Sources/PeptiterDiscovery/MCP/OnDiskCache.swift
04 · Smart short-circuits

cachedHash and cachedFingerprint let agents skip identical work.

Every expensive tool accepts an optional cache hint from the caller. lean/verify takes cachedHash; lab_loop/run and lab_loop/inspect take cachedFingerprint (FNV-1a over attribution_hash + overrides). Match → compact { unchanged: true, … } delta. Mismatch → full receipt with a delta block flagging the change reason. Stateless on the wire — caller owns the cache.

Sources/PeptiterDiscovery/MCP/{LeanVerifierMCPServer,LabLoopMCPServer}.swift
05 · Inspector CLI

peptiter-mcp-cache reads what's persisted without spinning up the server.
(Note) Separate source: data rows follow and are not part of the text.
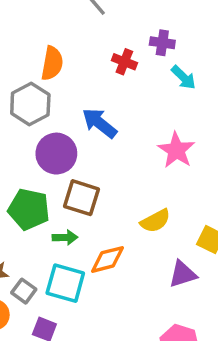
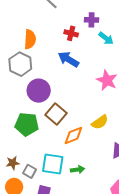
blue arrow: (100, 123) -> (68, 59), moved
brown square: (81, 198) -> (56, 114), turned 30
green arrow: (65, 237) -> (78, 170), moved
orange diamond: (107, 259) -> (73, 135), moved

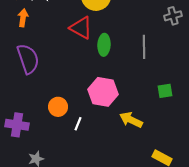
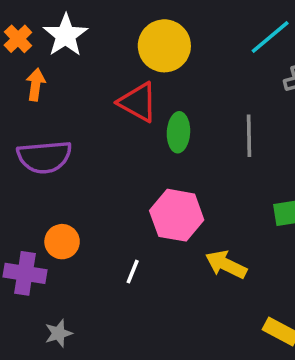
purple semicircle: (28, 59) -> (44, 157), turned 104
orange circle: (58, 107) -> (62, 242), moved

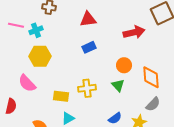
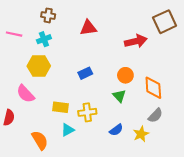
cyan cross: (36, 30) -> (44, 39), moved
blue rectangle: (89, 47) -> (85, 73), moved
yellow cross: (87, 88) -> (87, 112), moved

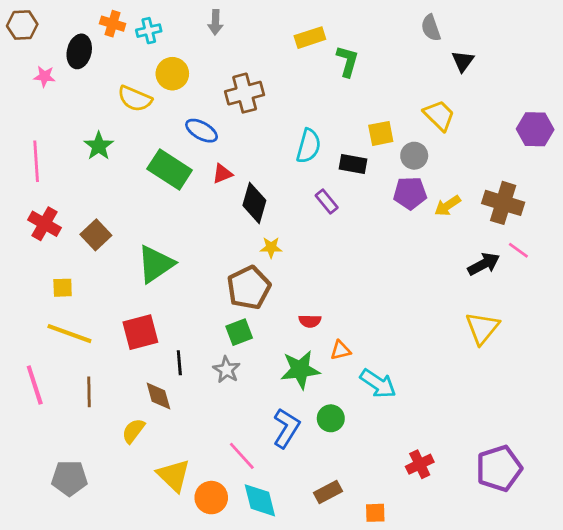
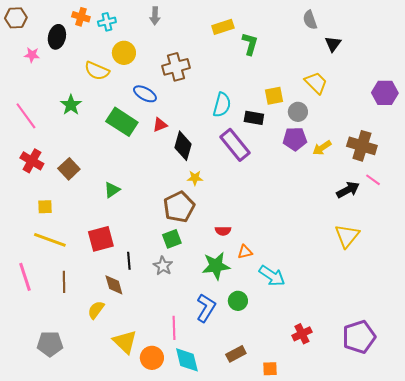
pink line: (36, 161) -> (26, 116), turned -32
purple rectangle: (327, 202) -> (235, 145), size x1.8
green triangle: (156, 264) -> (112, 190), size x0.6
pink line: (242, 456) -> (174, 328), turned 40

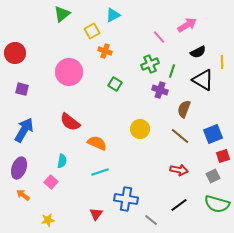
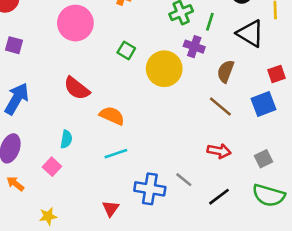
green square: (115, 84) -> (126, 50), moved
yellow circle: (140, 129) -> (164, 69), moved, size x1.4
red square: (223, 156) -> (277, 74), moved
gray line: (151, 220) -> (184, 180), moved

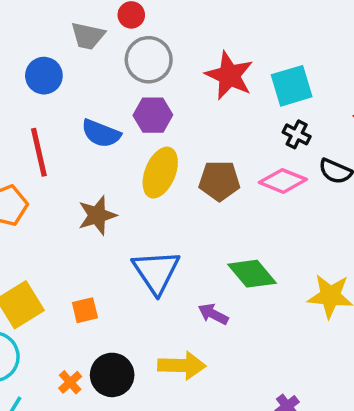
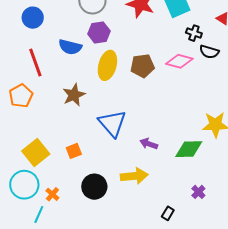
black cross: (297, 134) -> (194, 33), moved
green diamond: (252, 274) -> (189, 149), moved, turned -44
orange cross: (70, 382) -> (52, 194), moved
Read-only inspector. Walks the cache directory, reports per-namespace counts and bytes, lists each entry's key + size + age + fingerprint. --json mode emits a stable schema; --details prints the first 160 chars of each payload (text) or the full decoded JSON. Lets operators audit deployment state offline.

peptiter-mcp-cache --cache-dir ~/peptiter
  peptiter cache @ ~/peptiter
  ## lab_loop (1 entries, 11.3 KB)
    v3-il23-axis · 11538 bytes · 0s old · fingerprint 14ebfd30a3a9e488
  ## lean (3 entries, 4.7 KB)
    biology_v2__e065d18796a17c58… · 1820 bytes · 12m old
Sources/PeptiterMCPCacheCLI/main.swift
06 · CI + regression bench

Every PR posts an EVAL.md badge; overlay drift fails the build.
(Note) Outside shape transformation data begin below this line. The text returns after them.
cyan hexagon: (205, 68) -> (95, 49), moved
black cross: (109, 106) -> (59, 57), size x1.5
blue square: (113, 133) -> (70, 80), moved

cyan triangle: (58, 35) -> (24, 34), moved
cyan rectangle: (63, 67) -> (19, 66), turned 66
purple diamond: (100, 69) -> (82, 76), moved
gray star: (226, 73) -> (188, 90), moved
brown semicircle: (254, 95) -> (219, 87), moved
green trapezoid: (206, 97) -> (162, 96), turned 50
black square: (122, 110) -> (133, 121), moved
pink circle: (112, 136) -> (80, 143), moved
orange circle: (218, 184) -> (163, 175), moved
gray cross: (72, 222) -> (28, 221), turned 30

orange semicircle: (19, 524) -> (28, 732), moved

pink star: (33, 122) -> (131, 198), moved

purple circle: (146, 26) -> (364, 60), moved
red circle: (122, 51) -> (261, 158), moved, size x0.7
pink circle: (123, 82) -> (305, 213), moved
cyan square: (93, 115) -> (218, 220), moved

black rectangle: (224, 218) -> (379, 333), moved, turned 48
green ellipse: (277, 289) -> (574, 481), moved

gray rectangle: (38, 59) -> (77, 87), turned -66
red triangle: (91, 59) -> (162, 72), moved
.github/workflows/eval-badge.yml runs the transpiler Python tests, regenerates BiologyV2/V3.lean from the (potentially modified) overlay JSON, runs lake build, executes the eval harness, and posts a sticky PR comment with the headline F1. check_overlay_sync.py blocks PRs where BIOLOGY_OVERLAY.md drifts from build_biology_v3. EVAL.md gains a 'Diff vs base ref' section via --diff-against-base origin/main so reviewers see cumulative regression.

EVAL · v2 signed — F1 0.818 · safety precision 1.000 · 25 cells, 4 models
.github/workflows/eval-badge.yml + tensorlang/eval/eval_harness.py
Operational contracts

What the deployment surface promises an operator.

Seven guarantees enforced at the dispatcher level. Each is a line of code an operator can grep, not a policy memo.

Untrusted MCP

first-party servers only; tool prefixes pre-registered; no community MCP for sensitive data

Hash binding

TensorLang and Lean prove the same finite fragment under one semantic_hash

Audit ledger

every tool call logged through MCPDispatcher; every cache entry timestamped

Fail-loud-don't-fall-silent

missing real-data downloads exit code 2 with instructions, never silently use fixtures

Model-card boundaries

world-model MCP tools expose source licenses, context overlays, executable islands, VVUQ, and blocked claims

Stateless overrides

agents pass their own cache hints; servers don't track per-client state

L4 ceiling

no autonomous wet-lab loops until human approval system is solid (per SCIENTIST.md §7)

Live-system numbers

The surface, in commits and tests.

tests pass
recursive loop test coverage added
tools/list-version
in-band JSON-RPC method · stable SHA256
executables
peptiter-mcp-stdio · peptiter-mcp-cache · peptiter-research-copilot · peptiter-calibration-import
model tools
list_world_model_sources · inspect_pathway_assertions · body_twin_model_card
eval badge
JSON · MD · SVG · sticky PR comment
CI workflows
eval-badge.yml · pathway-lean.yml

Setup, end-to-end. Two commands:swift build produces every executable; cp .claude/mcp.example.json ~/.claude/mcp.json wires Claude Code into the catalog. From there an agent can search literature, verify mechanisms, run closed-loop experiments, and inspect the cache — all behind one dispatcher.